Besides a few financial institutions stuck catering to customers who were alive when the stamp was invented, and a whack of frenzied Bridezillas who think paper is pretty enough to warrant the whole 18 seconds a wedding invitation isn’t in my garbage bin, who really still mails stuff?
Since 2006, the total mail volume handled by the United States Postal Service has decreased almost 28%. Even email usage has gone down; the number of emails sent per day across the globe has dropped a dramatic 30% since 2010. Largely to blame for the dips are monumental advances in instant messaging technology, consumer software architecture, and data security.
But one of the biggest unspoken issues has been the fact that nobody has ever really wanted to send “letters” and “packages” to people in the first place. Regardless of the occasion or the motivation, at the end of the day, all we ever really want to send someone is a fucking piñata. The problem has always been a total lack of specialized support in the nuanced logistics and fulfillment requirements of piñata parcels. Well that problem is a thing of the past.
Piñatagrams is a Texas-based company that was founded in February of this year by a young trailblazer named Nathan Butorac. As the diagram below illustrates, the concept and the process couldn’t be simpler:
You visit the website, enter two addresses, two names and a personal message (250 characters or less), pay $19.99, and then the next thing you know: an LGBT candy-puppet shows up at someone’s door, and that someone ends up loving you “forever” (or at least until they smash the thing’s guts out and get sick of Tootsie Rolls).
The company has decided not to offer an anatomically comprehensive piñata, so all Piñatagrams are shipped “naked” (i.e., without a box), with US deliveries generally arriving between 3 and 7 business days after purchase, and international deliveries taking upwards of 10 days, depending on the destination and whether or not the word, “Colombia” is written anywhere.

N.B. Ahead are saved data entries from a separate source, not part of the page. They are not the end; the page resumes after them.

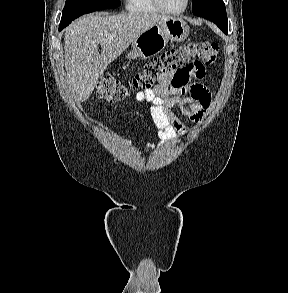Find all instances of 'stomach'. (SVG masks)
I'll list each match as a JSON object with an SVG mask.
<instances>
[{"instance_id":"stomach-1","label":"stomach","mask_w":288,"mask_h":293,"mask_svg":"<svg viewBox=\"0 0 288 293\" xmlns=\"http://www.w3.org/2000/svg\"><path fill=\"white\" fill-rule=\"evenodd\" d=\"M190 29L181 18L166 17L140 34L131 45L126 58L129 61L148 59L160 53L169 41L181 42L189 35Z\"/></svg>"}]
</instances>
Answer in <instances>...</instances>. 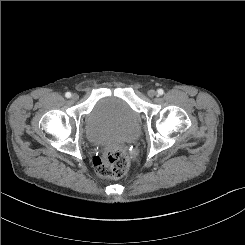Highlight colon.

At the moment, if you order a Piñatagram (AND WHY THE FUCK WOULDN’T YOU), you have no choice of character or content; the object is always a creepy llama fetus, and the “Candy Mix” lodged in its mâché intestines is limited to a chef’s selection of Starburst, Skittles, Laffy Taffys and “assorted hard candies.” As the company grows, we can assume that additional options will be introduced, like Presidential Candidates and figure skaters, as well as filling choices like M&Ms, gazpacho and tartare.
So the next time you consider sending someone a letter or a card, or you consider texting or emailing, or you even consider opening your mouth to say something to anyone, just don’t bother. Stop what you’re doing, shut up, and mail them a piñata instead. You finally have no excuse not to.